I also have a significant problem with the name Intel used here. I have no idea how this ended up being a Core i7 part, as you'll have to go back to 7th Gen parts from Kaby Lake in early 2017 to find the final H-series quad core Core i7 CPU: the Core i7- 7700HQ as an example. Since then, the Core i7 series has referred to six-core CPUs or, more recently, eight-core CPUs. Adding the 11370H to the Core i7 series will both water down the Intel Core i7 brand and mislead less tech-savvy customers that if they weren't, they'd get a powerful processor.
Simply put, the Core i7-11370H should be a Core i3 processor. Instead, Intel seems to be looking to add four, six, and eight core pieces to the Core i7 range. If and when this happens, what's the point in having i3, i5, and i7 areas for laptops?

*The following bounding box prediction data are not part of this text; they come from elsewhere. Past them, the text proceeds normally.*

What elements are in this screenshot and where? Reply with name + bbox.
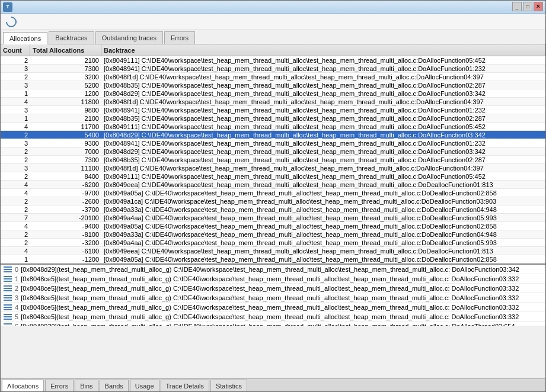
cell-total: -3200 — [30, 239, 101, 246]
stack-icon — [3, 314, 12, 320]
cell-backtrace: [0x8049111] C:\IDE40\workspace\test_heap… — [101, 56, 545, 64]
cell-backtrace: [0x8048f1d] C:\IDE40\workspace\test_heap… — [101, 98, 545, 105]
cell-count: 2 — [1, 73, 30, 81]
refresh-button[interactable] — [4, 15, 18, 28]
minimize-button[interactable]: _ — [512, 2, 522, 11]
item-text: [0x8048ce5](test_heap_mem_thread_multi_a… — [21, 294, 519, 301]
allocations-table-area: Count Total Allocations Backtrace 22100[… — [1, 44, 545, 264]
maximize-button[interactable]: □ — [523, 2, 532, 11]
bottom-item[interactable]: 1[0x8048ce5](test_heap_mem_thread_multi_… — [1, 274, 545, 284]
title-bar: T _ □ ✕ — [1, 1, 545, 14]
table-row[interactable]: 23200[0x8048f1d] C:\IDE40\workspace\test… — [1, 73, 545, 81]
status-tab-statistics[interactable]: Statistics — [210, 380, 247, 391]
table-row[interactable]: 22100[0x8049111] C:\IDE40\workspace\test… — [1, 56, 545, 65]
cell-backtrace: [0x8048b35] C:\IDE40\workspace\test_heap… — [101, 156, 545, 163]
cell-backtrace: [0x8048b35] C:\IDE40\workspace\test_heap… — [101, 114, 545, 122]
cell-backtrace: [0x8049a05a] C:\IDE40\workspace\test_hea… — [101, 189, 545, 197]
stack-icon — [3, 285, 12, 291]
status-tab-usage[interactable]: Usage — [130, 380, 159, 391]
cell-total: 2100 — [30, 114, 101, 122]
table-row[interactable]: 411700[0x8049111] C:\IDE40\workspace\tes… — [1, 123, 545, 131]
item-index: 2 — [15, 285, 18, 292]
bottom-item[interactable]: 4[0x8048ce5](test_heap_mem_thread_multi_… — [1, 303, 545, 312]
cell-count: 7 — [1, 214, 30, 221]
cell-count: 2 — [1, 239, 30, 246]
cell-total: 9300 — [30, 139, 101, 147]
toolbar — [1, 14, 545, 30]
close-button[interactable]: ✕ — [534, 2, 543, 11]
table-row[interactable]: 27300[0x8048b35] C:\IDE40\workspace\test… — [1, 156, 545, 164]
cell-total: -9400 — [30, 222, 101, 230]
table-row[interactable]: 37300[0x8048941] C:\IDE40\workspace\test… — [1, 65, 545, 73]
cell-count: 3 — [1, 164, 30, 172]
cell-backtrace: [0x8048941] C:\IDE40\workspace\test_heap… — [101, 65, 545, 72]
table-row[interactable]: 11200[0x8048d29] C:\IDE40\workspace\test… — [1, 89, 545, 98]
table-row[interactable]: 2-3700[0x8049a33a] C:\IDE40\workspace\te… — [1, 205, 545, 214]
bottom-item[interactable]: 5[0x8048ce5](test_heap_mem_thread_multi_… — [1, 312, 545, 322]
item-index: 5 — [15, 313, 18, 320]
status-tab-bands[interactable]: Bands — [100, 380, 129, 391]
table-row[interactable]: 39800[0x8048941] C:\IDE40\workspace\test… — [1, 106, 545, 114]
status-tab-errors[interactable]: Errors — [45, 380, 74, 391]
item-text: [0x8048ce5](test_heap_mem_thread_multi_a… — [21, 313, 519, 320]
cell-backtrace: [0x8049a4aa] C:\IDE40\workspace\test_hea… — [101, 214, 545, 221]
cell-backtrace: [0x8048941] C:\IDE40\workspace\test_heap… — [101, 139, 545, 147]
cell-backtrace: [0x8048d29] C:\IDE40\workspace\test_heap… — [101, 89, 545, 97]
cell-backtrace: [0x8049a33a] C:\IDE40\workspace\test_hea… — [101, 205, 545, 213]
cell-count: 2 — [1, 205, 30, 213]
table-row[interactable]: 2-3200[0x8049a4aa] C:\IDE40\workspace\te… — [1, 239, 545, 247]
table-row[interactable]: 25400[0x8048d29] C:\IDE40\workspace\test… — [1, 131, 545, 139]
table-row[interactable]: 28400[0x8049111] C:\IDE40\workspace\test… — [1, 172, 545, 181]
tab-errors[interactable]: Errors — [164, 31, 195, 44]
cell-backtrace: [0x8049eea] C:\IDE40\workspace\test_heap… — [101, 181, 545, 188]
item-text: [0x8048ce5](test_heap_mem_thread_multi_a… — [21, 304, 519, 311]
table-row[interactable]: 27000[0x8048d29] C:\IDE40\workspace\test… — [1, 147, 545, 156]
cell-backtrace: [0x8048941] C:\IDE40\workspace\test_heap… — [101, 106, 545, 114]
status-tab-bins[interactable]: Bins — [75, 380, 98, 391]
cell-total: 7300 — [30, 156, 101, 163]
stack-icon — [3, 295, 12, 301]
cell-count: 4 — [1, 98, 30, 105]
cell-count: 2 — [1, 172, 30, 180]
cell-backtrace: [0x8049111] C:\IDE40\workspace\test_heap… — [101, 123, 545, 130]
table-row[interactable]: 4-6100[0x8049eea] C:\IDE40\workspace\tes… — [1, 247, 545, 255]
table-row[interactable]: 7-20100[0x8049a4aa] C:\IDE40\workspace\t… — [1, 214, 545, 222]
cell-count: 4 — [1, 189, 30, 197]
status-tab-allocations[interactable]: Allocations — [2, 380, 44, 391]
table-body[interactable]: 22100[0x8049111] C:\IDE40\workspace\test… — [1, 56, 545, 264]
table-row[interactable]: 4-6200[0x8049eea] C:\IDE40\workspace\tes… — [1, 181, 545, 189]
bottom-item[interactable]: 3[0x8048ce5](test_heap_mem_thread_multi_… — [1, 293, 545, 303]
bottom-item[interactable]: 6[0x8049939](test_heap_mem_thread_multi_… — [1, 322, 545, 326]
cell-total: -2600 — [30, 197, 101, 205]
table-row[interactable]: 2-2600[0x8049a1ca] C:\IDE40\workspace\te… — [1, 197, 545, 205]
bottom-item[interactable]: 0[0x8048d29](test_heap_mem_thread_multi_… — [1, 265, 545, 274]
bottom-item[interactable]: 2[0x8048ce5](test_heap_mem_thread_multi_… — [1, 284, 545, 293]
status-tab-trace-details[interactable]: Trace Details — [161, 380, 209, 391]
tab-allocations[interactable]: Allocations — [3, 32, 47, 44]
table-row[interactable]: 12100[0x8048b35] C:\IDE40\workspace\test… — [1, 114, 545, 123]
refresh-icon — [4, 14, 18, 29]
cell-count: 1 — [1, 114, 30, 122]
cell-count: 4 — [1, 123, 30, 130]
cell-total: -6200 — [30, 181, 101, 188]
table-row[interactable]: 311100[0x8048f1d] C:\IDE40\workspace\tes… — [1, 164, 545, 172]
tab-outstanding-traces[interactable]: Outstanding traces — [95, 31, 163, 44]
bottom-panel[interactable]: 0[0x8048d29](test_heap_mem_thread_multi_… — [1, 264, 545, 326]
table-row[interactable]: 1-1200[0x8049a05a] C:\IDE40\workspace\te… — [1, 255, 545, 264]
cell-count: 2 — [1, 156, 30, 163]
cell-total: 8400 — [30, 172, 101, 180]
table-row[interactable]: 2-8100[0x8049a33a] C:\IDE40\workspace\te… — [1, 230, 545, 239]
table-row[interactable]: 35200[0x8048b35] C:\IDE40\workspace\test… — [1, 81, 545, 89]
table-row[interactable]: 4-9400[0x8049a05a] C:\IDE40\workspace\te… — [1, 222, 545, 230]
cell-total: 1200 — [30, 89, 101, 97]
status-bar: AllocationsErrorsBinsBandsUsageTrace Det… — [1, 378, 545, 391]
cell-backtrace: [0x8049a05a] C:\IDE40\workspace\test_hea… — [101, 222, 545, 230]
tab-backtraces[interactable]: Backtraces — [49, 31, 94, 44]
stack-icon — [3, 266, 12, 272]
table-row[interactable]: 411800[0x8048f1d] C:\IDE40\workspace\tes… — [1, 98, 545, 106]
table-header: Count Total Allocations Backtrace — [1, 44, 545, 56]
cell-count: 1 — [1, 255, 30, 263]
cell-count: 3 — [1, 139, 30, 147]
table-row[interactable]: 39300[0x8048941] C:\IDE40\workspace\test… — [1, 139, 545, 147]
table-row[interactable]: 4-9700[0x8049a05a] C:\IDE40\workspace\te… — [1, 189, 545, 197]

Finally, the Asus TUF Dash F15 is a good laptop in most respects. If your CPU choice was a suitable 10th Gen Core i7 part or a Ryzen processor, we could definitely recommend you take a look. We don't understand why Asus used this CPU instead, as most of the other OEMs seem to have passed it on for their early updates in 2021. Did you want to experiment and see what the result was? We can't say for sure, but unfortunately the 11370H holds the F15 back from bigger things.